Think they’re having a good time?

“We’re having a lot of fun,” Carlos Correa said. “I was telling them, I … love this team. I … love to be part of this culture. You guys can see it when you walk into this clubhouse. Everybody’s a family. Everybody’s together. … It’s pretty special, what we’re building here.”

Sure, it’s taken some luck for the Twins to get here, and Thursday was another example, as the club’s decisive four-run rally in the fifth inning was fueled by three Detroit errors — and that’s not to mention the defensive miscues involved in Tuesday’s walk-off win over the Tigers and Friday’s comeback victory over the White Sox.

But the Twins wouldn’t have been in position to take advantage had it not been for an unexpectedly dominant start to the season from the starting rotation, which now owns a 2.39 ERA, the second-best mark in club history through the first 19 games of a season and second best in the Majors. That’s counting Thursday’s short start from Bailey Ober, who exited in the fourth inning with right groin tightness but hopes the issue will resolve before he needs to miss a start.

Behind outstanding starts from Ober (2.75 ERA), Joe Ryan (1.17 ERA, 0.70 WHIP) and Dylan Bundy (0.59 ERA, 0.72 WHIP), the Twins’ rotation, viewed as a huge question mark entering the campaign, has instead been the bedrock of their early success while many of the big bats catch up.

A year after the Matt Shoemaker and J.A. Happ experiments went awry, the Twins seem to have pushed the right buttons this offseason in their reliance on Ober and Ryan and their last-minute acquisitions of Chris Archer and Chris Paddack.

“I think it’s a combination of everything,” Archer said. “We have some really, really good arms. Wes [Johnson] is a really good pitching coach. … I’ve been on teams that are super, super analytical, and these are the best scouting reports that I’ve seen.”

As the Twins close in on the second-best March/April starters’ ERA in club history behind only the 2.10 mark posted by the 1966 team, keep in mind that they’re doing much of this without Sonny Gray, their biggest offseason pitching acquisition, who went on the injured list on April 17 with a hamstring strain.

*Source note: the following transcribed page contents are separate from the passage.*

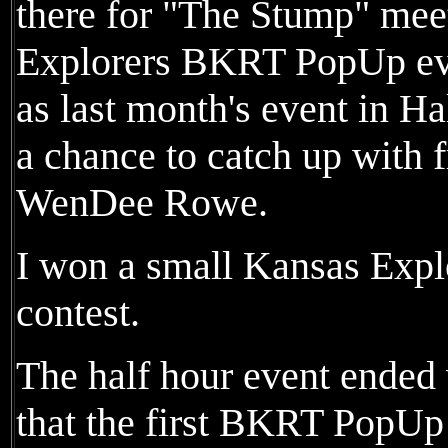
there for "The Stump" mee
Explorers BKRT PopUp eve
as last month's event in H
a chance to catch up with 
WenDee Rowe.
I won a small Kansas Explo
contest.
The half hour event ended
that the first BKRT PopUp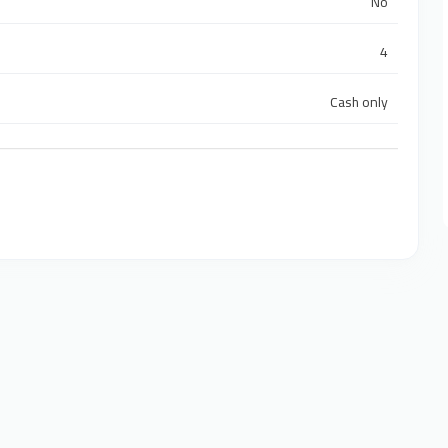
No
4
Cash only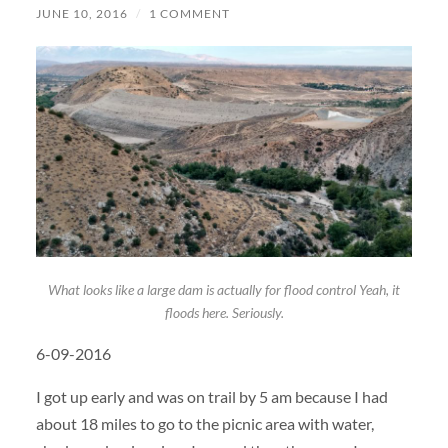
JUNE 10, 2016
/
1 COMMENT
What looks like a large dam is actually for flood control Yeah, it
floods here. Seriously.
6-09-2016
I got up early and was on trail by 5 am because I had
about 18 miles to go to the picnic area with water,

Led by veteran leadership from Gray, Archer and Bundy, the rotation has quickly bonded as tightly as any unit on this team. They all trudge to the bullpen whenever any of them needs to throw a side session, so that they can watch, discuss and trade tips. Ryan noted after his last outing that he’d been keeping in mind slider tips from Archer and other observations from Paddack while he was on the mound.

They’re constantly talking and feeding off each other’s success, each wanting to build on — and outdo — the previous pitcher’s outing, a friendly internal competition of sorts.

“Part of the unit is going out there as one group,” Ryan said. “Watching each other’s bullpens, talking to each other during the games about pitching, just staying focused all the time, holding each other accountable, it’s just huge.”

“You want to either do the same or do better than the guy previous [to you] because you believe in yourself and have confidence,” Bundy said.

That’s part of why the pitching staff has allowed just 12 runs during this seven-game winning streak, giving the Twins breathing room while the big bats of Correa and the others are still catching up.

As the shortstop notes, if this is what they can do when he’s struggling — just wait until the offense really gets it together.

“The pitching has been doing an outstanding job all year long, even when we were struggling as a team offensively,” Correa said. “Very proud of what they’ve accomplished so far.”